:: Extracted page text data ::
◇ ◇ ◇ ◇

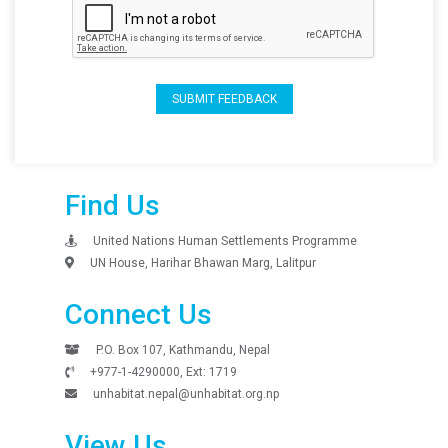
SUBMIT FEEDBACK
Find Us
United Nations Human Settlements Programme
UN House, Harihar Bhawan Marg, Lalitpur
Connect Us
P.O. Box 107, Kathmandu, Nepal
+977-1-4290000, Ext: 1719
unhabitat.nepal@unhabitat.org.np
View Us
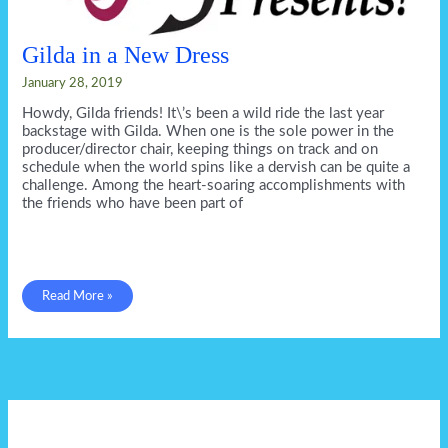
Gilda in a New Dress
January 28, 2019
Howdy, Gilda friends! It\’s been a wild ride the last year
backstage with Gilda. When one is the sole power in the
producer/director chair, keeping things on track and on
schedule when the world spins like a dervish can be quite a
challenge. Among the heart-soaring accomplishments with
the friends who have been part of
Gilda
Read More »
in
a
New
Dress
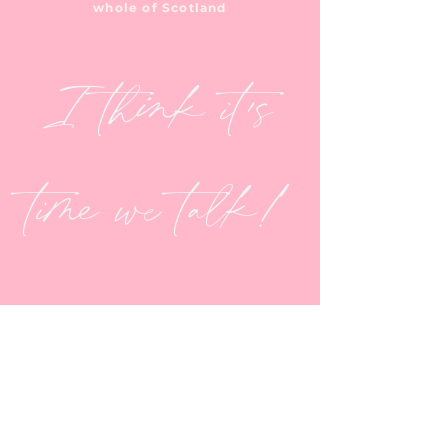
whole of Scotland
I think it's
time we talk!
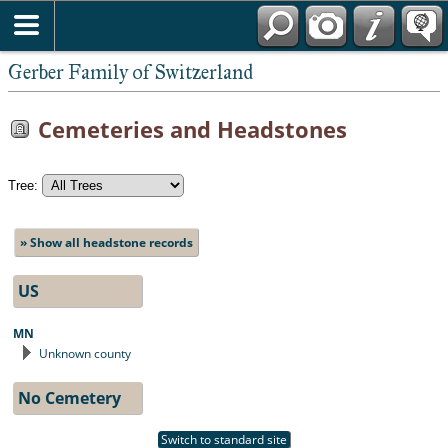
*English
Gerber Family of Switzerland
Cemeteries and Headstones
Tree:
» Show all headstone records
US
MN
Unknown county
No Cemetery
Switch to standard site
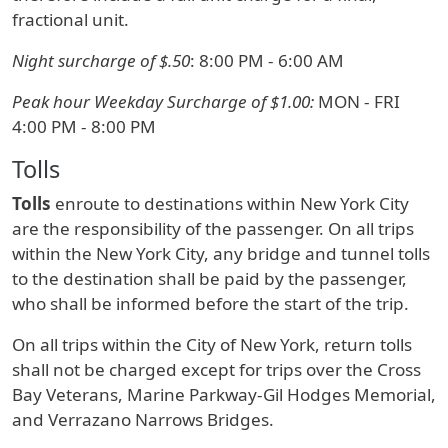
fractional unit.
Night surcharge of $.50
: 8:00 PM - 6:00 AM
Peak hour Weekday Surcharge of $1.00:
MON - FRI
4:00 PM - 8:00 PM
Tolls
Tolls
enroute to destinations within New York City
are the responsibility of the passenger. On all trips
within the New York City, any bridge and tunnel tolls
to the destination shall be paid by the passenger,
who shall be informed before the start of the trip.
On all trips within the City of New York, return tolls
shall not be charged except for trips over the Cross
Bay Veterans, Marine Parkway-Gil Hodges Memorial,
and Verrazano Narrows Bridges.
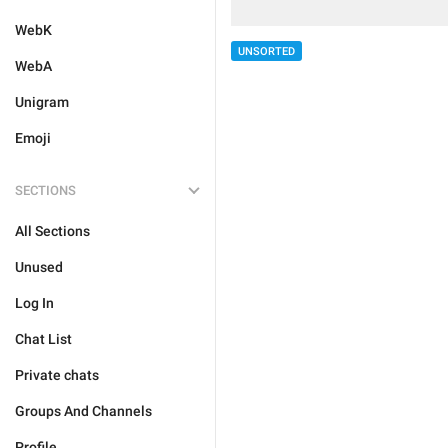
WebK
UNSORTED
WebA
Unigram
Emoji
SECTIONS
All Sections
Unused
Log In
Chat List
Private chats
Groups And Channels
Profile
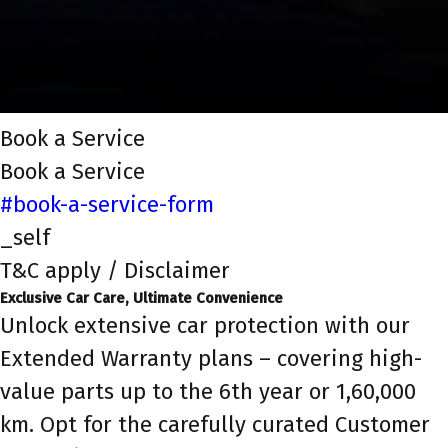
Book a Service
Book a Service
#book-a-service-form
_self
T&C apply / Disclaimer
Exclusive Car Care, Ultimate Convenience
Unlock extensive car protection with our
Extended Warranty plans – covering high-
value parts up to the 6th year or 1,60,000
km. Opt for the carefully curated Customer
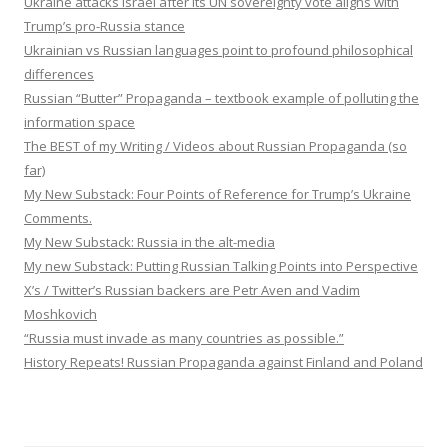
Ukraine attacks Israel after its UN sovereignty vote aligns with
Trump’s pro-Russia stance
Ukrainian vs Russian languages point to profound philosophical
differences
Russian “Butter” Propaganda – textbook example of polluting the
information space
The BEST of my Writing / Videos about Russian Propaganda (so
far)
My New Substack: Four Points of Reference for Trump’s Ukraine
Comments.
My New Substack: Russia in the alt-media
My new Substack: Putting Russian Talking Points into Perspective
X’s / Twitter’s Russian backers are Petr Aven and Vadim
Moshkovich
“Russia must invade as many countries as possible.”
History Repeats! Russian Propaganda against Finland and Poland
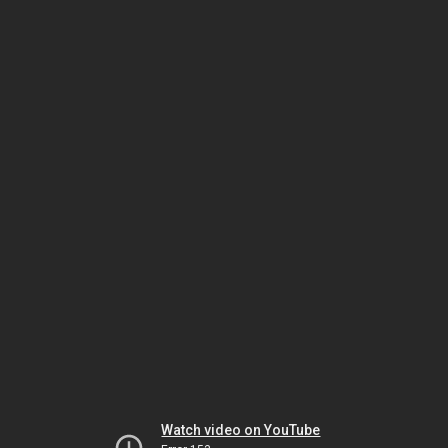
Watch video on YouTube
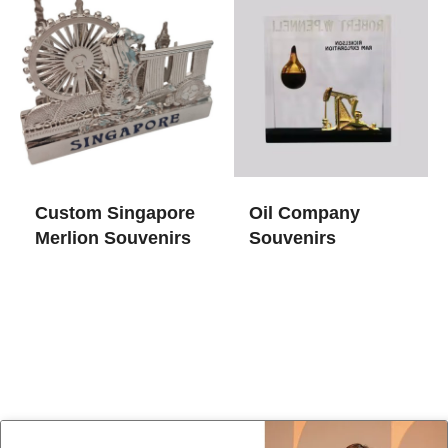
Custom Singapore
Oil Company
Merlion Souvenirs
Souvenirs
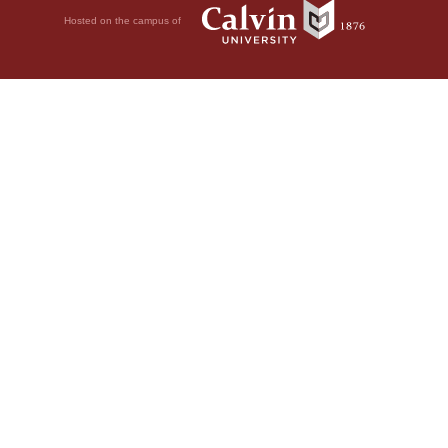
Hosted on the campus of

◇ ◇ ◇ ◇

Copy exactly the lines of the entries above from the one containing "producer/director chair, keeping" through the one containing "must invade as". Both end lines count; pictures do not.

:: Expected answer ::
producer/director chair, keeping things on track and on
schedule when the world spins like a dervish can be quite a
challenge. Among the heart-soaring accomplishments with
the friends who have been part of
Gilda
Read More »
in
a
New
Dress
whole of Scotland
I think it's
time we talk!
*English
Gerber Family of Switzerland
Cemeteries and Headstones
Tree:
» Show all headstone records
US
MN
Unknown county
No Cemetery
Switch to standard site
fractional unit.
Night surcharge of $.50
: 8:00 PM - 6:00 AM
Peak hour Weekday Surcharge of $1.00:
MON - FRI
4:00 PM - 8:00 PM
Tolls
Tolls
enroute to destinations within New York City
are the responsibility of the passenger. On all trips
within the New York City, any bridge and tunnel tolls
to the destination shall be paid by the passenger,
who shall be informed before the start of the trip.
On all trips within the City of New York, return tolls
shall not be charged except for trips over the Cross
Bay Veterans, Marine Parkway-Gil Hodges Memorial,
and Verrazano Narrows Bridges.
WebK
UNSORTED
WebA
Unigram
Emoji
SECTIONS
All Sections
Unused
Log In
Chat List
Private chats
Groups And Channels
Profile
Book a Service
Book a Service
#book-a-service-form
_self
T&C apply / Disclaimer
Exclusive Car Care, Ultimate Convenience
Unlock extensive car protection with our
Extended Warranty plans – covering high-
value parts up to the 6th year or 1,60,000
km. Opt for the carefully curated Customer
Ukraine attacks Israel after its UN sovereignty vote aligns with
Trump’s pro-Russia stance
Ukrainian vs Russian languages point to profound philosophical
differences
Russian “Butter” Propaganda – textbook example of polluting the
information space
The BEST of my Writing / Videos about Russian Propaganda (so
far)
My New Substack: Four Points of Reference for Trump’s Ukraine
Comments.
My New Substack: Russia in the alt-media
My new Substack: Putting Russian Talking Points into Perspective
X’s / Twitter’s Russian backers are Petr Aven and Vadim
Moshkovich
“Russia must invade as many countries as possible.”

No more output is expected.